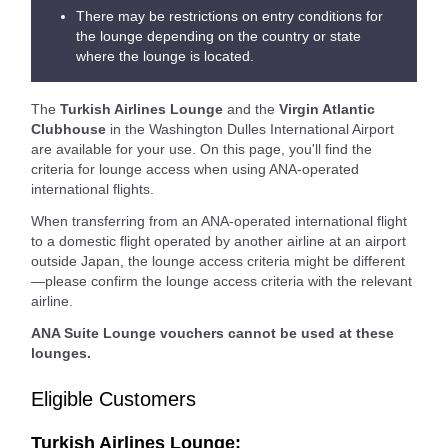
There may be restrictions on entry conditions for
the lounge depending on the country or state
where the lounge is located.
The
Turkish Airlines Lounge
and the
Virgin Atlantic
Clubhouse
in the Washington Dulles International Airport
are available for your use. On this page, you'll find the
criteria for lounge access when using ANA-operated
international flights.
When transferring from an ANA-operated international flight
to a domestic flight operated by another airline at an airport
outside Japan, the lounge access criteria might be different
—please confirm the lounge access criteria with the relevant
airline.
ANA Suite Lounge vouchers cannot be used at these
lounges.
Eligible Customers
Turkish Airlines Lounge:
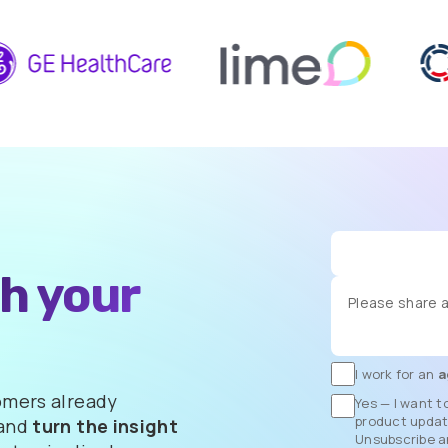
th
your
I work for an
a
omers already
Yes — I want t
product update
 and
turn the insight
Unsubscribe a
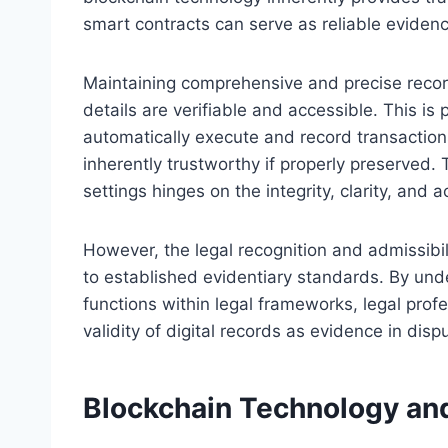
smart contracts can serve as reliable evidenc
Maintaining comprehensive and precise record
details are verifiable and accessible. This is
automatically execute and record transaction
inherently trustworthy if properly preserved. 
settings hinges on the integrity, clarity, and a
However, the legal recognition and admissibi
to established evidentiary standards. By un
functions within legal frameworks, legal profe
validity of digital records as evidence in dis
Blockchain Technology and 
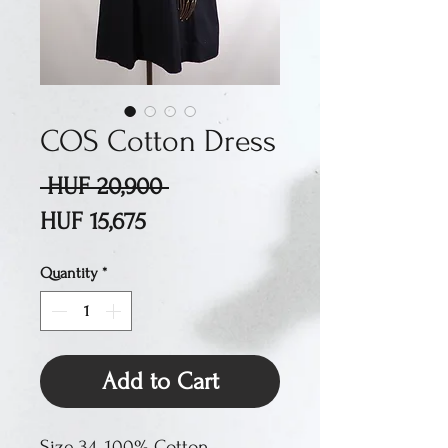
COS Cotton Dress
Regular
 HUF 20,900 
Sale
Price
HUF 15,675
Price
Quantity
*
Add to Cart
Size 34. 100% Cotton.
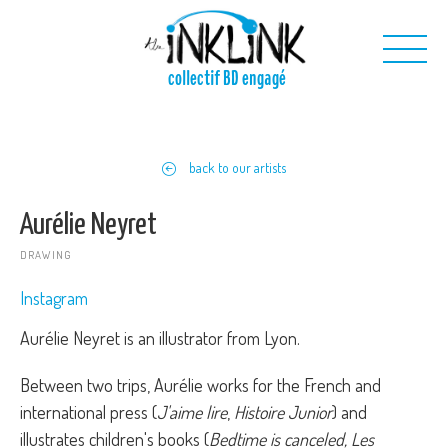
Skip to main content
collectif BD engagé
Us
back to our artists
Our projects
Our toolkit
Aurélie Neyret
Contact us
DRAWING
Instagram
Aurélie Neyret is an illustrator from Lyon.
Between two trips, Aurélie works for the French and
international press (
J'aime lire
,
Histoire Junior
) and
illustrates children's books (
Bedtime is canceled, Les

----

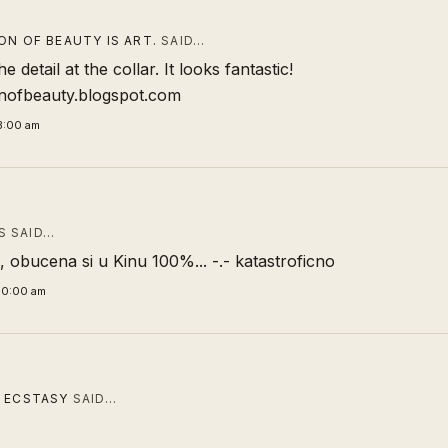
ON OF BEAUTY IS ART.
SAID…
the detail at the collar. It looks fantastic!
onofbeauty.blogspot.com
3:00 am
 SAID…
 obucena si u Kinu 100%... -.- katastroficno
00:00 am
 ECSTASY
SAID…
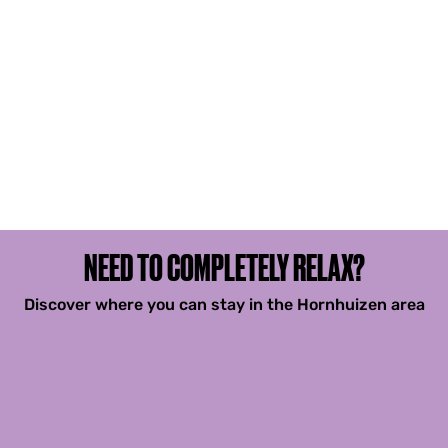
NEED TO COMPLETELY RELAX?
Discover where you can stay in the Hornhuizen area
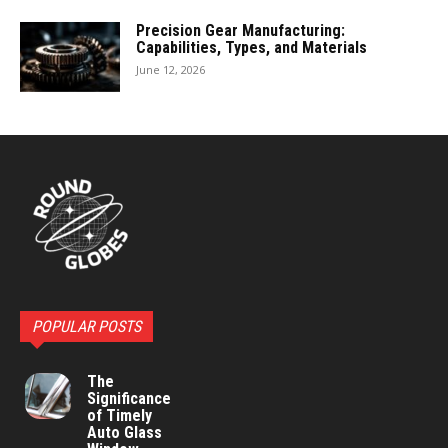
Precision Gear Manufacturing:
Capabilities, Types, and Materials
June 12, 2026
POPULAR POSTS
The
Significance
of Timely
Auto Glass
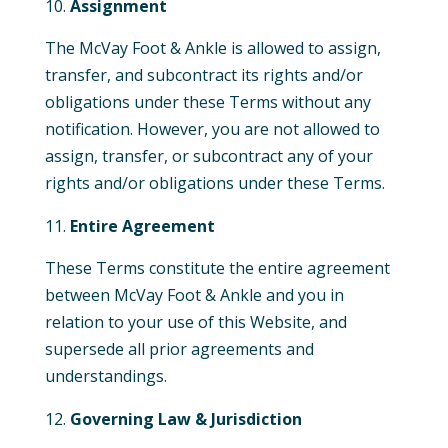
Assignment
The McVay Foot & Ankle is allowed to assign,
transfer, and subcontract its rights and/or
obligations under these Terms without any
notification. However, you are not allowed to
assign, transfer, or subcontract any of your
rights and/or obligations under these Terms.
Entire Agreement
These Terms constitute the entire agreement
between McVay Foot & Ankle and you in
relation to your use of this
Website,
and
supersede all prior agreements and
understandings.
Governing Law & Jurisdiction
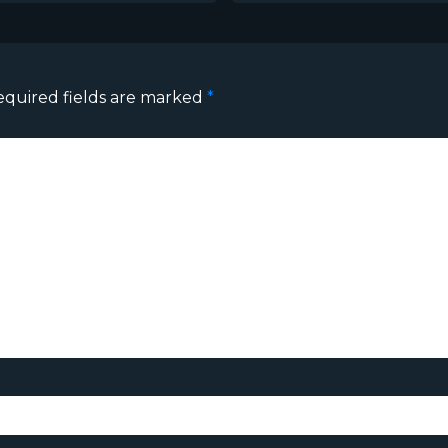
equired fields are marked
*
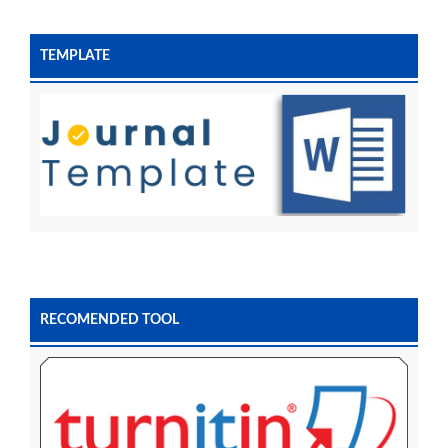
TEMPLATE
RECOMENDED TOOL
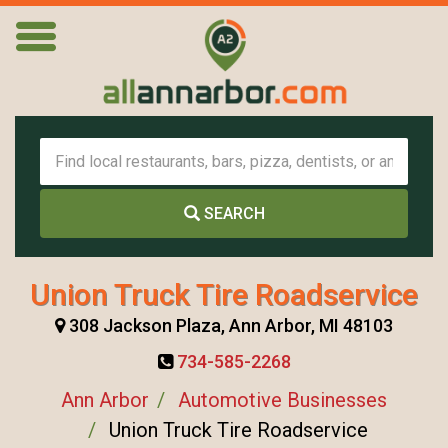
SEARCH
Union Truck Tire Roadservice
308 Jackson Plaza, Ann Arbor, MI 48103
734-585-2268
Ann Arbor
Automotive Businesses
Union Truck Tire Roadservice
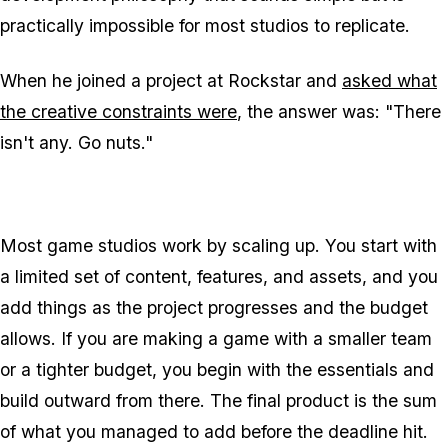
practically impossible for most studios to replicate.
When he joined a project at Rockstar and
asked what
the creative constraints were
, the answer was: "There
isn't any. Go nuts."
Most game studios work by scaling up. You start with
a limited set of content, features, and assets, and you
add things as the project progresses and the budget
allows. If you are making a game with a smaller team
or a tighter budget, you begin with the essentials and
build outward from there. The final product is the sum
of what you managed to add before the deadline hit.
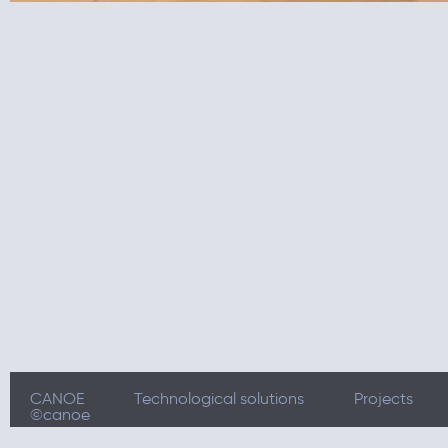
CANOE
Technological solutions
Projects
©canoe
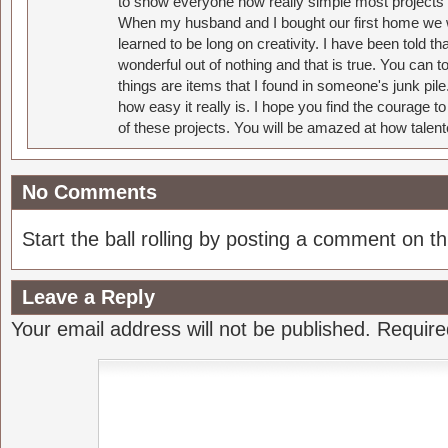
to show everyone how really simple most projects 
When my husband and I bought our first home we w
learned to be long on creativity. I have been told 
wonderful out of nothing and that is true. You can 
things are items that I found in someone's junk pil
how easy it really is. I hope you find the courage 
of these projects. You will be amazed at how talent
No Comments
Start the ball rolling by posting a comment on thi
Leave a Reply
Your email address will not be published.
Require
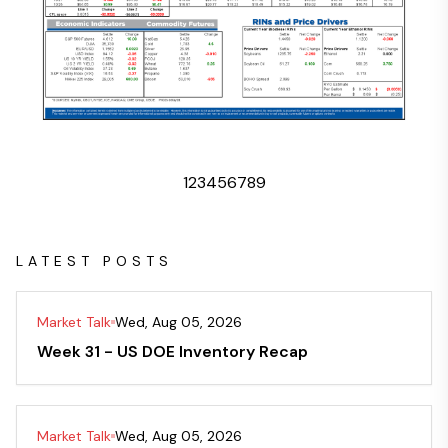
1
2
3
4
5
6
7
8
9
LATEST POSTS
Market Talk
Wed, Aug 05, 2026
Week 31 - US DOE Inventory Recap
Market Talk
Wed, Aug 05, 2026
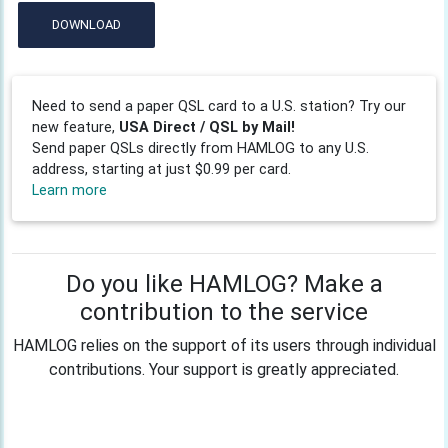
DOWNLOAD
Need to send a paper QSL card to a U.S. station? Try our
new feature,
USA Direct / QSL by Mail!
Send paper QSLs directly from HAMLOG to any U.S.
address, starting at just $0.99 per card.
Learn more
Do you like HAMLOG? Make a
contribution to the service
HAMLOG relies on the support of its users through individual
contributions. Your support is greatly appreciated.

----

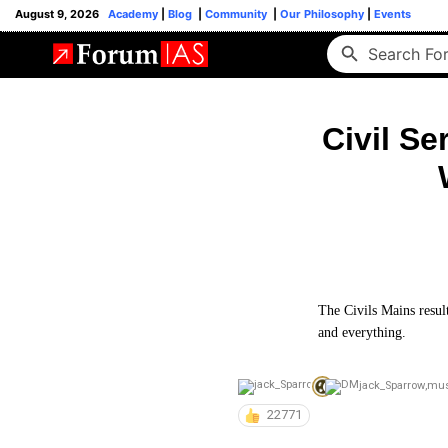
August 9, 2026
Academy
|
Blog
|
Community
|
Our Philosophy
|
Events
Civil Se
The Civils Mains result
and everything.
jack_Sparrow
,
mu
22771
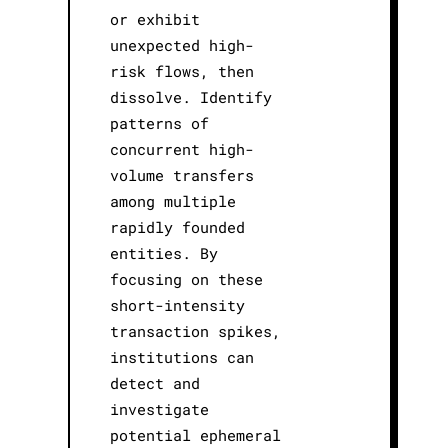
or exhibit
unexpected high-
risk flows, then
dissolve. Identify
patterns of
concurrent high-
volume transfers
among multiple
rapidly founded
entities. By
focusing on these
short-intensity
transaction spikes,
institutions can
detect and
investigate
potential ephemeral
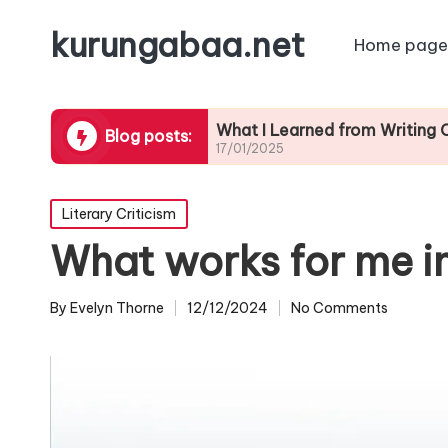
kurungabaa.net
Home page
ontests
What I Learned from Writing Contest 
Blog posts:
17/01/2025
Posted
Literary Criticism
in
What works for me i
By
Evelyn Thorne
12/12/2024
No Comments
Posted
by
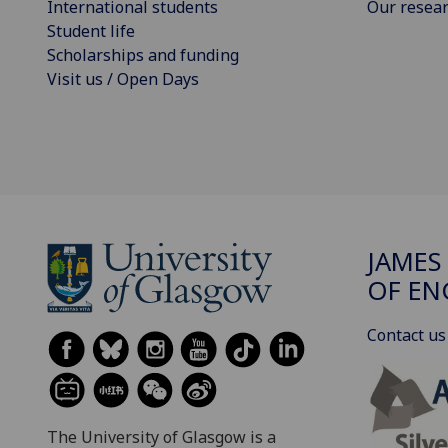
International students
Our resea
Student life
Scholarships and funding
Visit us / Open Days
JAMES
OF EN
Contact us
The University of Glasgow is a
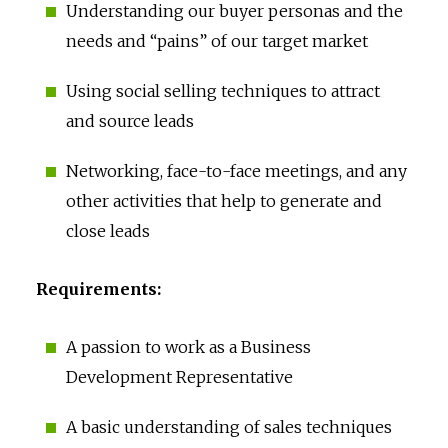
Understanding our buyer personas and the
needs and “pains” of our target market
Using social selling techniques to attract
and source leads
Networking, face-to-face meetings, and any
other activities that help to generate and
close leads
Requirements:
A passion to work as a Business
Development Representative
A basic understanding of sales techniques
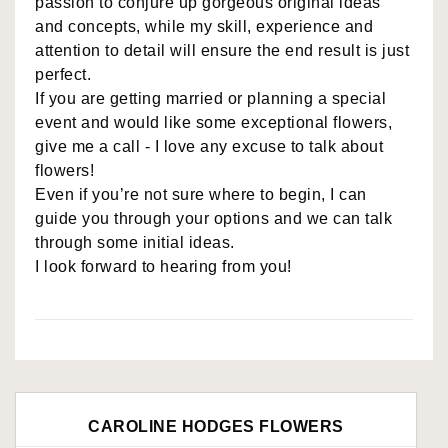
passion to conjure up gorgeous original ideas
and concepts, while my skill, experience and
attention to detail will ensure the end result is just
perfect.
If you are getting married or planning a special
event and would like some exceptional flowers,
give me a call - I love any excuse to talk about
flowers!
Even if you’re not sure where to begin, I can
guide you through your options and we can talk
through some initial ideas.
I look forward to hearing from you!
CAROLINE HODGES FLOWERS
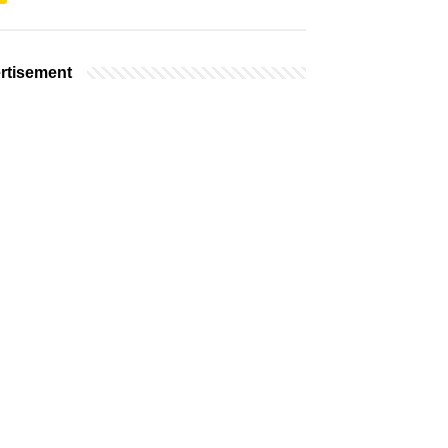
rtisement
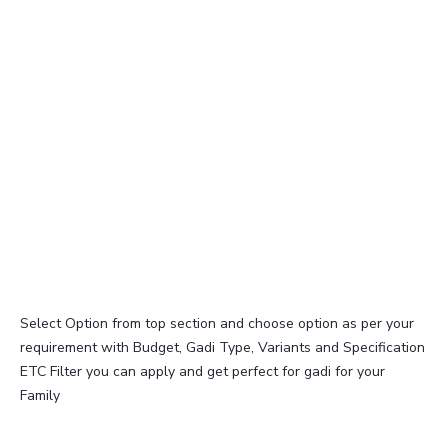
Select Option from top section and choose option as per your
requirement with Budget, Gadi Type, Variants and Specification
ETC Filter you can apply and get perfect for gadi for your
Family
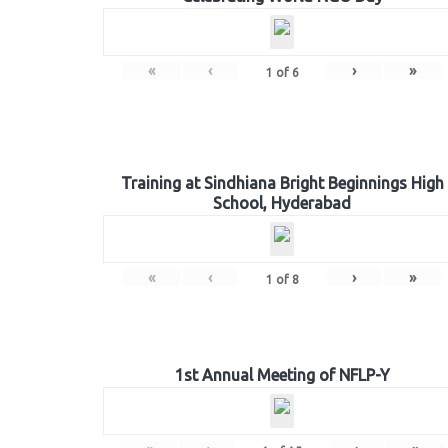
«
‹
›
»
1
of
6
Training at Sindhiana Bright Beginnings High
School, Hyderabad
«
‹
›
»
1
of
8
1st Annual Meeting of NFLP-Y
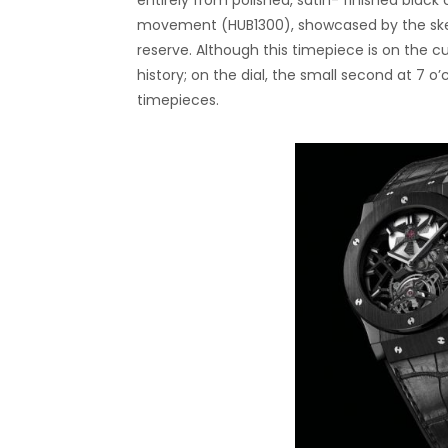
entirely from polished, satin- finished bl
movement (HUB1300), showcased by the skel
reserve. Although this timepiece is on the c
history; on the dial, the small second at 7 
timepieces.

----

▶ _What you are asked to do_:
Exactly the lines above, from the one containing "If you are getting" down to the one containing "movement (HUB1300), showcased by the skel", are to be repeated, including both ends. Pictures are not part of the copy.

▶ _Result below_:
If you are getting married or planning a special
event and would like some exceptional flowers,
give me a call - I love any excuse to talk about
flowers!
Even if you’re not sure where to begin, I can
guide you through your options and we can talk
through some initial ideas.
I look forward to hearing from you!
CAROLINE HODGES FLOWERS
rtisement
Select Option from top section and choose option as per your
requirement with Budget, Gadi Type, Variants and Specification
ETC Filter you can apply and get perfect for gadi for your
Family
«
‹
›
»
1
of
6
Training at Sindhiana Bright Beginnings High
School, Hyderabad
«
‹
›
»
1
of
8
1st Annual Meeting of NFLP-Y
entirely from polished, satin- finished bl
movement (HUB1300), showcased by the skel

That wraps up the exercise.